Monday, Mar. 21, 1932
Esthetic Piety
Can literature help the common man heavenward? It did once, when art was worshipful. Last week The Christian Century considered the state of the church's once potent ally, religious drama. Much U. S. Protestant church drama, complained Professor Fred Eastman of Chicago Theological Seminary, is of low quality. There has been improvement in recent years. But U. S. churches must strive for results comparable to those of the religious dramas of Aeschylus, Sophocles and Euripides; or the Canterbury Cathedral play written four years ago by John Masefield, with music by Gustav Holst.
Professor Eastman quoted the late Professor Gerald Birney Smith: "Protestantism has suddenly become conscious of the inartistic quality of many phases of its portrayal of religion. . . . If Protestantism is worth preserving it can be preserved only as it shall be made as obviously dignified and worthy as Catholicism. But this dignifying of Protestantism cannot be a mere imitation. . . ." Poetry Society. Catholicism is well aware that it is "dignified and worthy." Like Author Ludwig Lewisohn (see p. 55) it knows that poems as well as masses save souls. There is in the U. S. a Catholic Writers Guild. Last year there was founded the Catholic Poetry Society of America. All poets and those interested in poetry (including non-Catholics whose works are sympathetic with Catholic principles) may join as General Members. More selective are divisions of Executive Members and Academy Members whose number (self-perpetuating) is limited to 33. President of the Society is President Charles Leo O'Donnell of the University of Notre Dame; vice presidents include Agnes Repplier, Aline Kilmer, Theodore Maynard. Last month the Catholic Poetry Society adopted a constitution, last week in Manhattan held its first public meeting. The Society's headquarters are next door to those of America, urbane Jesuit weekly whose literary editor, Father Francis Talbot. S. J., is chaplain to the Society. A onetime English teacher at Boston University, Father Talbot helped found the Catholic Book Club which selects secular books for the faithful to read. This month he is to publish a book of plays. Shining in the Dark.

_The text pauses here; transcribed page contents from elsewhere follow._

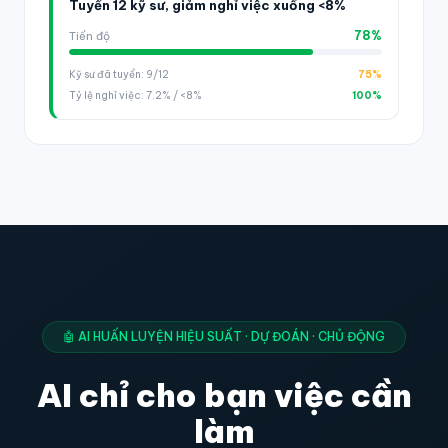
Tuyển 12 kỹ sư, giảm nghỉ việc xuống <8%
78%
Tiến độ
Kỹ sư đã tuyển: 9/12
75%
Tỷ lệ nghỉ việc: 7.2% / <8%
100%
🤖 AI HUẤN LUYỆN HIỆU SUẤT · DỰ ĐOÁN · CHỦ ĐỘNG
AI chỉ cho bạn việc cần
làm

Purity & Authenticity. Best current exposition of the Church's view of literature was in last week's America, in the weekly page "With Scrip and Staff" signed by The Pilgrim (a title shared by various members of the staff). Said The Pilgrim: "That we need Catholic poetry today, there is no shadow of doubt. The Church will be, as she always is, Catholic and Holy without poetry, as with it. But her holiness will not shine, her catholicity will not move the great tides of human emotion unsung as much as if spoken in verse. . . . More souls have been saved by the Dies Irae; the Lauda Sion; or the Veni Sancte Spiritus than by any sermon yet preached. . . . But . . . the non-Catholic civilization in which we live does not of itself provide a setting for Catholic thoughts. We lack that web of associations with things holy, things charitable or just or spiritually awe-inspiring which mark a Catholic civilization. . . . The Poetry Society has the opportunity to pick out just those great common things in our American life which, though meaningless to the generality, are yet full of meaning to those who have but a moderate degree of insight, a casual acquaintance with Catholic history, a slight knowledge of Catholic doctrine and its implications. . . . The Catholic poetic group . . . will lay their hands upon those elements in our American life which will show forth the Catholic view of life even to the generality, to the non-Catholic, to the spiritually illiterate, to the infidel. . . . Such work is essentially group work. The fact that the group is somewhat lonely, as compared with our Literary Guilds and Best Seller poets, adds to the difficulty, but ensures purity and authenticity of product in the end."
Ave Maria & Limericks. It is perhaps Notre Dame's misfortune that her fame is chiefly in football, that her President O'Donnell is known (to the masses perhaps not even by name) mainly as a eulogizer of the late coach Knute Kenneth Rockne. Father O'Donnell has done other things. Born in Greenfield, Ind. 47 years ago, he was graduated from Notre Dame in 1906. Later he studied at Holy Cross College and Harvard, was ordained in the Congregation of the Holy Cross of which he is now Assistant Superior General. Father O'Donnell was chaplain to the A. E. F. in 1918-19. A professor of English literature at Notre Dame, he became president in 1928.
Smallish, precise, bespectacled, Father O'Donnell is known to a discerning few as a sensitive, delicate poet. Many U. S. Catholics think him too good to be a college president. He is an editor of Ave Maria, founded at Notre Dame in 1875 with a gift from the late Empress Eugenie. Besides writing Catholic verse (The Dead Musician, Cloister, A Rime of the Rood). Father O'Donnell plays bridge, amuses himself composing limericks.